LOATHING

LOATHING

It is an emotion that leads the person who feels it to a strong opposition against the object of this intense aversion.

The Bible marks hatred as the motive for homicide punishable by death, instead of what many modern legislations do, which give an exalted feeling of hatred as a mitigating cause (Num. 35:9-28).

The accidental murderer was protected, while he who killed out of enmity could not be exonerated for any reason (Num. 35:19-21).
One could not put away one’s wife out of simple hatred (Deut. 22:13-19).

A just cause had to be given. If this did not exist, and the husband had falsely accused his wife, he had to be punished, fined and could never abandon his wife (Deut. 22:19).

If the accusation of premarital unchastity was true, the woman was harshly punished (Deut. 22:21).
Hatred is a consequence of sin, which always causes division, distrust, jealousy and hatred.

One of the consequences of sin in relation to God is the abhorrence that God feels for sin, and against the character of sinful man, from His holiness (Ps. 11:5; Mal. 1:3), although desiring the salvation of the sinner (Ez. 18:32).

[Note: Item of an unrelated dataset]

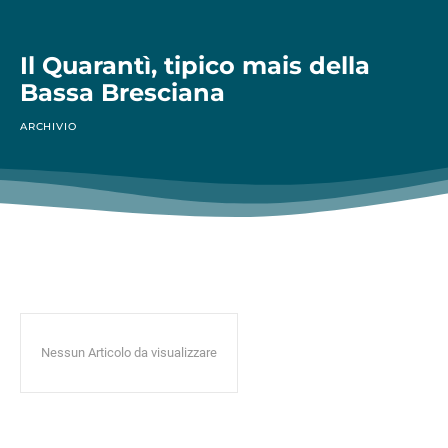
Il Quarantì, tipico mais della
Bassa Bresciana
ARCHIVIO
Nessun Articolo da visualizzare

The child of God must in this imitate his Lord (Heb. 1: 9; Rom. 5: 8; cp. 2 Cor. 5: 19-21).
The exhortation to hate father, mother and wife (Lk. 14:26), given by the Lord to his followers, must be understood in a relative sense.

The love of the Lord is so delicate that, in comparison, other loves are abhorrence. See, in this regard, the case of Leah (Gen. 29:30, 31, where “despised” is a translation of the Hebrew verb “hate”); and also that of the father who, by spoiling his child, actually acts as if he hated her, by depriving her of the good of discipline (Prov. 13:24).